Sorry, I meant to disallow.

The regular expression as used now does not seem to reject version numbers with leading zeros..

@tbull

We decided only recently that leading zeroes are no longer allowed: mojombo/semver#112
That decision invalidated all regexps developed earlier.

@gvlx gvlx referenced this issue in jeluard/semantic-versioning
Open

Pattern does not follow semver 2.0 #48

@gvlx

Hi,

I have been playing with the regex for version 2.0.0 and came up with this on regex101.

Expanded:

/^
(?'MAJOR'
    0|(?:[1-9]\d*)
)
\.
(?'MINOR'
    0|(?:[1-9]\d*)
)
\.
(?'PATCH'
    0|(?:[1-9]\d*)
)
(?:-(?'prerelease'
    (?:0|(?:[1-9A-Za-z-][0-9A-Za-z-]*))
    (?:\.
        (?:0|(?:[1-9A-Za-z-][0-9A-Za-z-]*))
    )*
))?
(?:\+(?'build'
    (?:0|(?:[1-9A-Za-z-][0-9A-Za-z-]*))
    (?:\.
        (?:0|(?:[1-9A-Za-z-][0-9A-Za-z-]*))
    )*
))?
$/

The pre-release and build patterns are very complex because they require the 'no leading zeros' rule.

I can't figure any benefits of that over a (very) relaxed pattern as in /[0-9A-Za-z]+([.-][0-9A-Za-z]+)*/ which is just 'dot-or-dash' separated alphanumeric identifiers (e.g "00000-aaaaa.bbbbb") which, for me, would be more useful (I usually have to use UUIDs and other mechanical identifiers).

Notice that according to the railroad diagram and the BNF (boy, isn't that hard to read! :confused:) the identifier "0000.0000.0000.0000.------" is valid (leading zeros allowed).

If you can, please supply more edge cases :smile: on the regex101 page (in the first block is all cases are valid, in the second, invalid).

Happy hacking!

@coolaj86

I'm in the camp to veto the use of leading zeros.
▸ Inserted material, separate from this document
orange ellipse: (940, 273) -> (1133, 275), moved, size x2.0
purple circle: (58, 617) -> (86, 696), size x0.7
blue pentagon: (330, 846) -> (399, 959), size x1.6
In JavaScript (and some other languages) parsers will default to octal and then your sorting could get all out of wack because suddenly '011' is less than '10' both lexicographically and numerically.
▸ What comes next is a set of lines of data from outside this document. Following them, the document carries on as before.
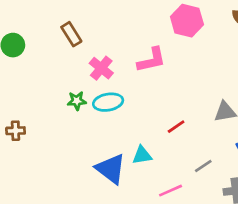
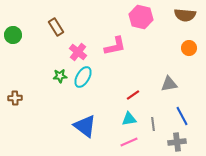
cyan ellipse: (108, 102) -> (83, 77), turned -50
cyan triangle: (142, 155) -> (129, 119), moved
gray line: (203, 166) -> (153, 124), turned -64

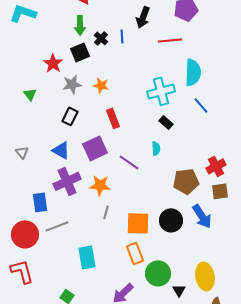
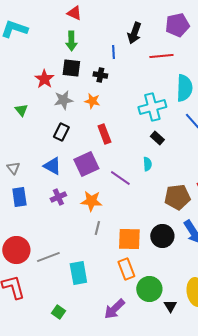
black cross: (101, 38) -> (100, 75), moved, turned -32
black square: (80, 52) -> (71, 68), turned 30
purple cross: (67, 181) -> (58, 197), size x0.6
blue rectangle: (40, 202) -> (19, 197), moved
gray line: (57, 226) -> (48, 257), moved

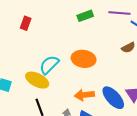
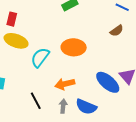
yellow ellipse: (37, 80) -> (16, 41), moved
orange arrow: (84, 95) -> (65, 84), moved

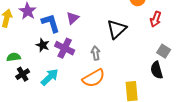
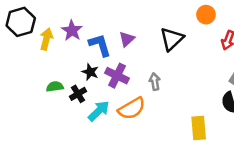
black triangle: (117, 29) -> (172, 39), moved
black cross: (23, 74) -> (78, 94), moved
orange semicircle: (94, 78) -> (132, 108), moved

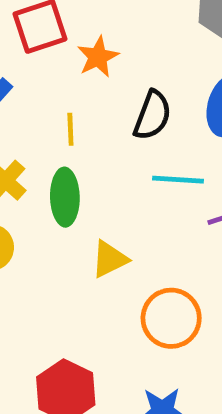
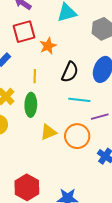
orange circle: (171, 318) -> (77, 136), moved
And what about 007 vs 07 vs 7? Numerically they're all the same in base 10 and base 8 so how would you know which version is the "newer" one?
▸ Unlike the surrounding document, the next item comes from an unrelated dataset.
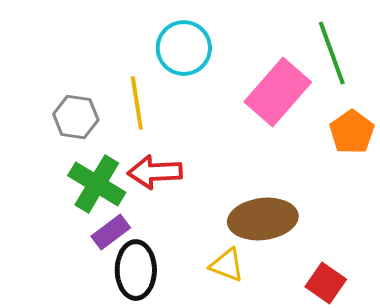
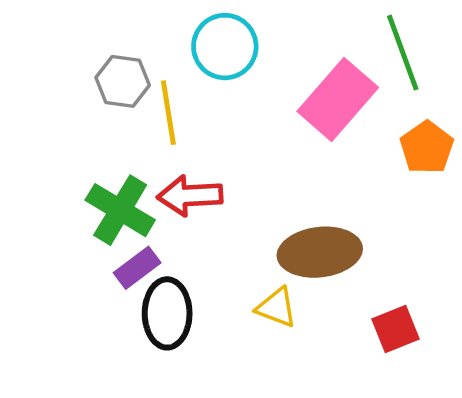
gray hexagon: (76, 117) -> (123, 81), moved
red square: (326, 283) -> (396, 329), turned 33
For the love of all that is good on this earth: no leading zeros!!!

@coolaj86

Oh, sorry I missed the part about that being a build number. I'll have to look at the spec, but I don't think the parser I mentioned prohibits this either way.

@gvlx

Hi,

The requirement is on 2.0.0 for pre-release but not on build version:

9 A pre-release version (...) Numeric identifiers MUST NOT include leading zeroes. (...)

But on the BNF:

<pre-release identifier> ::= <alphanumeric identifier>
                           | <numeric identifier>

<build identifier> ::= <alphanumeric identifier>
                     | <digits>

<alphanumeric identifier> ::= <non-digit>
                            | <non-digit> <identifier characters>
                            | <identifier characters> <non-digit>
                            | <identifier characters> <non-digit> <identifier characters>

<identifier characters> ::= <identifier character>
                          | <identifier character> <identifier characters>

<identifier character> ::= <digit>
                         | <non-digit>

<non-digit> ::= <letter>
              | "-"

<digit> ::= "0"
          | <positive digit>

The railroad diagram is less clear.

So maybe the text requires some correction.
Added pull request #95

So, version 2.0.1? (patterns allowed on 2.0.0 will still work here).

@gvlx

New regex101 pattern:

^
(?'MAJOR'(?:
    0|(?:[1-9]\d*)
))
\.
(?'MINOR'(?:
    0|(?:[1-9]\d*)
))
\.
(?'PATCH'(?:
    0|(?:[1-9]\d*)
))
(?:-(?'prerelease'
    [0-9A-Za-z-]+(\.[0-9A-Za-z-]+)*
))?
(?:\+(?'build'
    [0-9A-Za-z-]+(\.[0-9A-Za-z-]+)*
))?
$
@FichteFoll

9 A pre-release version (...) Numeric identifiers MUST NOT include leading zeroes. (...)

How I read this, it means that a pre-release identifier like 0123456789 is just not interpreted as a numeric but as an alphanumeric identifier and thus compared lexically instead of numerically.


identifiers consisting of only digits are compared numerically and identifiers with letters or hyphens are compared lexically in ASCII sort order. Numeric identifiers always have lower precedence than non-numeric identifiers.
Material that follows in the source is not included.